Source material Block Start

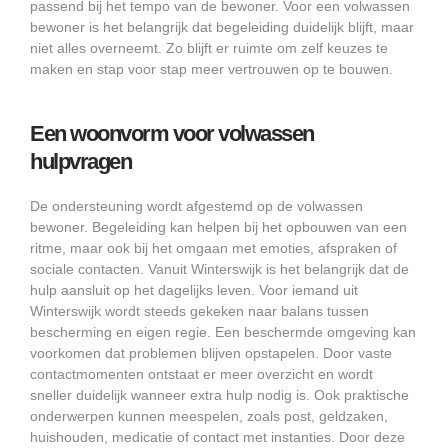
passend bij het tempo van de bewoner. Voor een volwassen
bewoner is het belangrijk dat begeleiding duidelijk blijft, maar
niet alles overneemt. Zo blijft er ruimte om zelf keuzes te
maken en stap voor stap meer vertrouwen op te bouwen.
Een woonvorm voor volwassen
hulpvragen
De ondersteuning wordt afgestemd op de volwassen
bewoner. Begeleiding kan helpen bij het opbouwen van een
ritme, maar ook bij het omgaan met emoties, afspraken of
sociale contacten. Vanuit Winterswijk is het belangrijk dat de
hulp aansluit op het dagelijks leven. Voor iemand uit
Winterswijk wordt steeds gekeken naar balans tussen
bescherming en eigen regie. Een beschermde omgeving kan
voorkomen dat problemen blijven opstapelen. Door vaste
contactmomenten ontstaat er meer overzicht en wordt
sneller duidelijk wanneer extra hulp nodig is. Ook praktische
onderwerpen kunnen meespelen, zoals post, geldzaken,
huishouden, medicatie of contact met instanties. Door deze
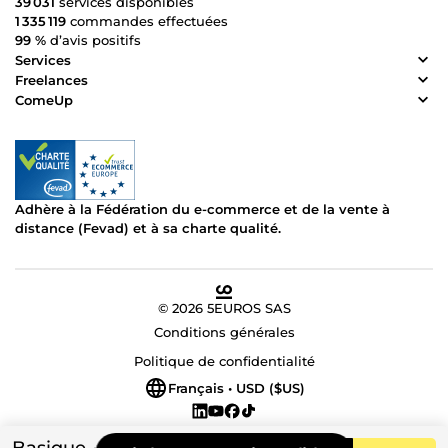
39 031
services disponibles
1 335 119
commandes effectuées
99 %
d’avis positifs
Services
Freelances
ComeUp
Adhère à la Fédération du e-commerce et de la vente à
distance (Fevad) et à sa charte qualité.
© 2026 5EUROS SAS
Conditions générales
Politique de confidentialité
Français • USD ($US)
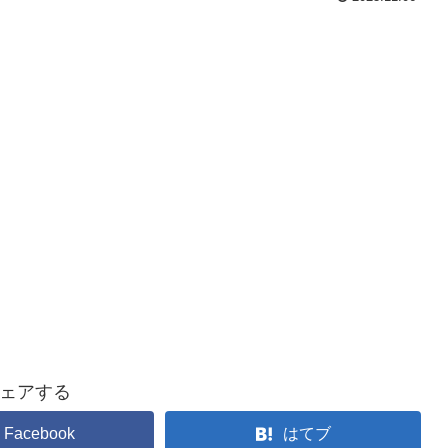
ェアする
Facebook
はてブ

Source material Block End
Source material Block Start

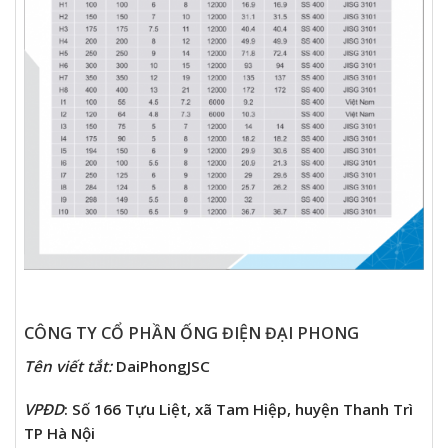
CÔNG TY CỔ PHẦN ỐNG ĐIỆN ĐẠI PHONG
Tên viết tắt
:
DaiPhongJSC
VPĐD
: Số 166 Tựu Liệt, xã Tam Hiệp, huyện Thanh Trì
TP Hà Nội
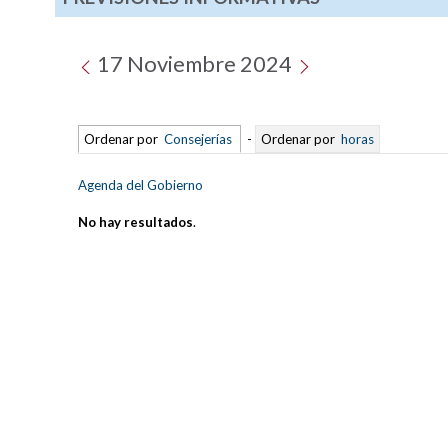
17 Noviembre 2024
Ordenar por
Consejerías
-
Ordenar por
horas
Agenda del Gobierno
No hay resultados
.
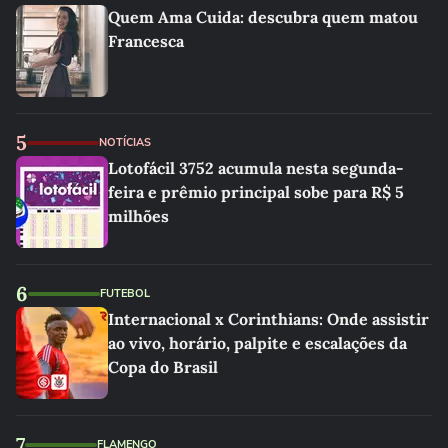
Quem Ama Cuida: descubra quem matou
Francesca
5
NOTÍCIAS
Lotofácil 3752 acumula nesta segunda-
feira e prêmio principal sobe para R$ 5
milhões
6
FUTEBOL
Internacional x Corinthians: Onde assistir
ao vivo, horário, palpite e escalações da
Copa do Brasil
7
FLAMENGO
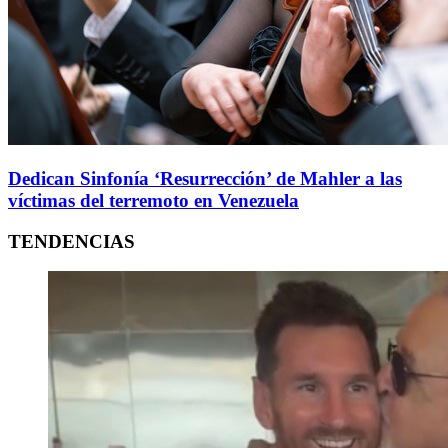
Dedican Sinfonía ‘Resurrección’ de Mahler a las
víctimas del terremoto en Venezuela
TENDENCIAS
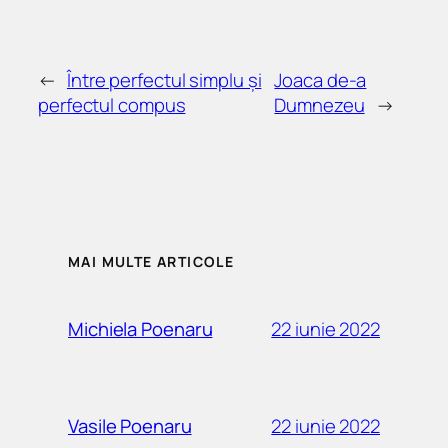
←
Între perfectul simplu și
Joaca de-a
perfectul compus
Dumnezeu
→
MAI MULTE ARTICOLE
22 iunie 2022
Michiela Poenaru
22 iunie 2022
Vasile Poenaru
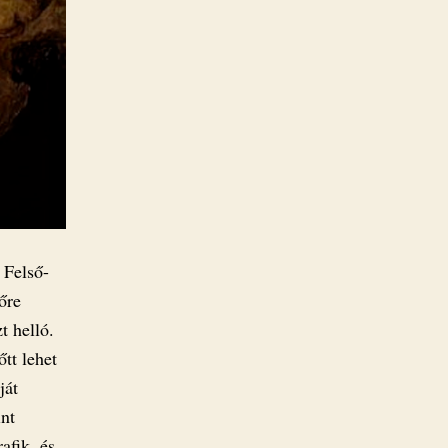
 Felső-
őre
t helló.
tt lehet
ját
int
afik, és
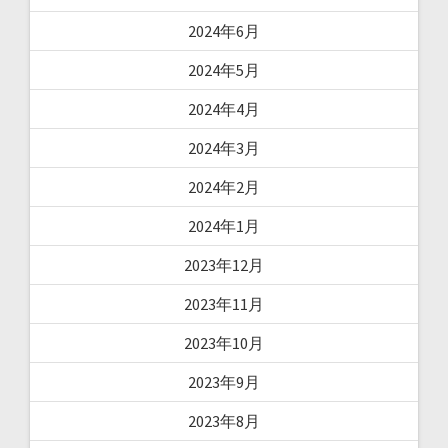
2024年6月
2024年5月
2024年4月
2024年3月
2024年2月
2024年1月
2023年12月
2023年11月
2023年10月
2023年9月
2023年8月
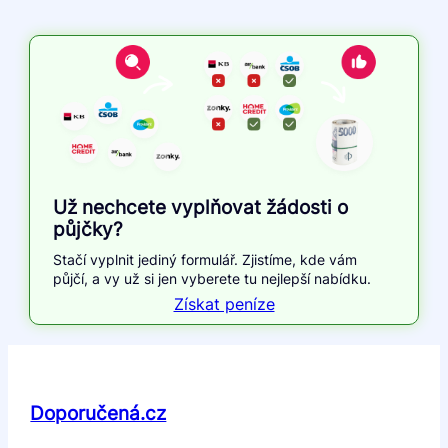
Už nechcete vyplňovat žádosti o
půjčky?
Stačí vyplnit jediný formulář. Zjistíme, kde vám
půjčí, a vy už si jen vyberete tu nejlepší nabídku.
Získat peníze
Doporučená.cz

Source material Block End
Source material Block Start

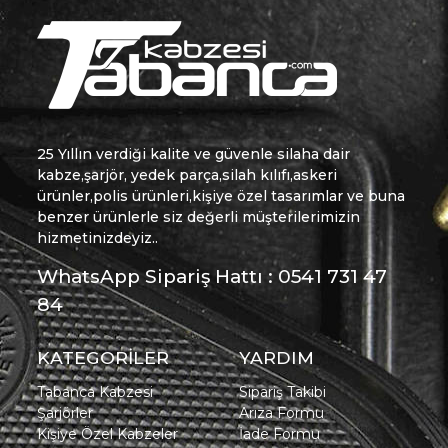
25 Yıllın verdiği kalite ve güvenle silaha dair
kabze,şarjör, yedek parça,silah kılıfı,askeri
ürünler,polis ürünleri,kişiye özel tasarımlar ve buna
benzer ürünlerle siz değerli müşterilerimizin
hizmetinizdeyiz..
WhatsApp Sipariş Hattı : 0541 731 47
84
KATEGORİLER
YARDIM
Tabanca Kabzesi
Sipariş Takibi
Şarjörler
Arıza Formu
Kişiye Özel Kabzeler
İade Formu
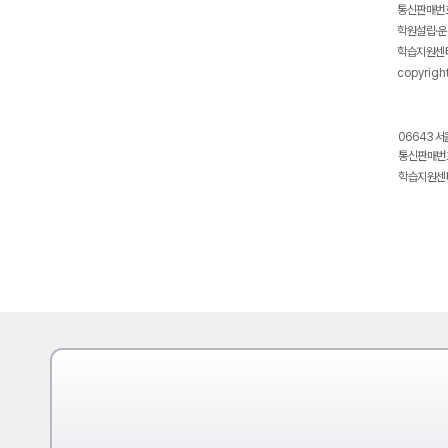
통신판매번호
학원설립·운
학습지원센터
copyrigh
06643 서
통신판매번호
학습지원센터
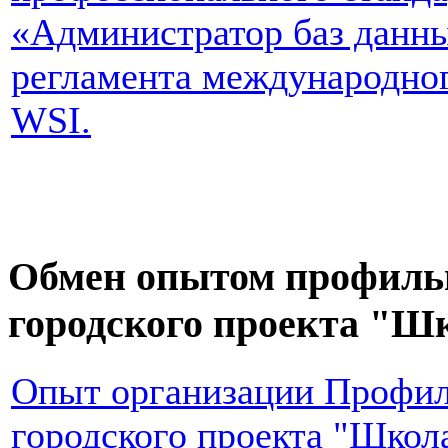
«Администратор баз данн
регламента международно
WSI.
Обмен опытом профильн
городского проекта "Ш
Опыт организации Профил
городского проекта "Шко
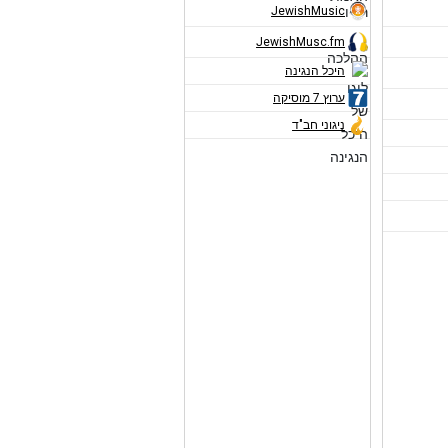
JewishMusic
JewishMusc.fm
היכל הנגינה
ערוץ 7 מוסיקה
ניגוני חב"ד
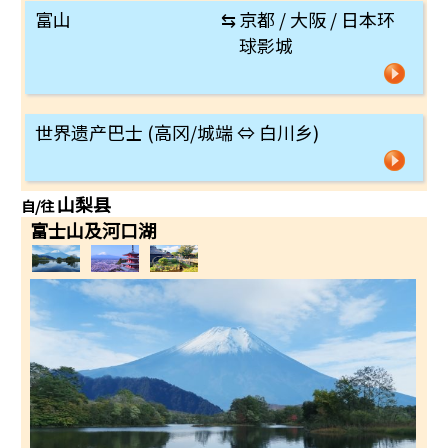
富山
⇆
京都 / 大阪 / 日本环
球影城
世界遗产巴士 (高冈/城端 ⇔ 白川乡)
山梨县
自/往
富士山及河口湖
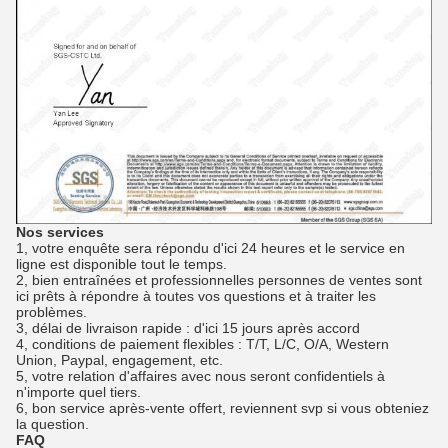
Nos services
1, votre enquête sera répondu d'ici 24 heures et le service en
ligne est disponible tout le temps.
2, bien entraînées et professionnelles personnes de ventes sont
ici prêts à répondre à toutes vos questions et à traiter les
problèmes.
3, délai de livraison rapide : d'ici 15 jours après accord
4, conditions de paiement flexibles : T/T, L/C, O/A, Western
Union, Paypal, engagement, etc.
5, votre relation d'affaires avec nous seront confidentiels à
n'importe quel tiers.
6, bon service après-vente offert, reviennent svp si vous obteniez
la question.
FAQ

Source material Block End

• What is being asked:
Within these entries, output exactly the lines starting at the one with "No hay resultados" and finishing at the one with "Dedican Sinfonía ‘Resurrección’". Leave pictures out of the output.

• Exercise solution:
No hay resultados
.
Quem Ama Cuida: descubra quem matou
Francesca
5
NOTÍCIAS
Lotofácil 3752 acumula nesta segunda-
feira e prêmio principal sobe para R$ 5
milhões
6
FUTEBOL
Internacional x Corinthians: Onde assistir
ao vivo, horário, palpite e escalações da
Copa do Brasil
7
FLAMENGO
Dedican Sinfonía ‘Resurrección’ de Mahler a las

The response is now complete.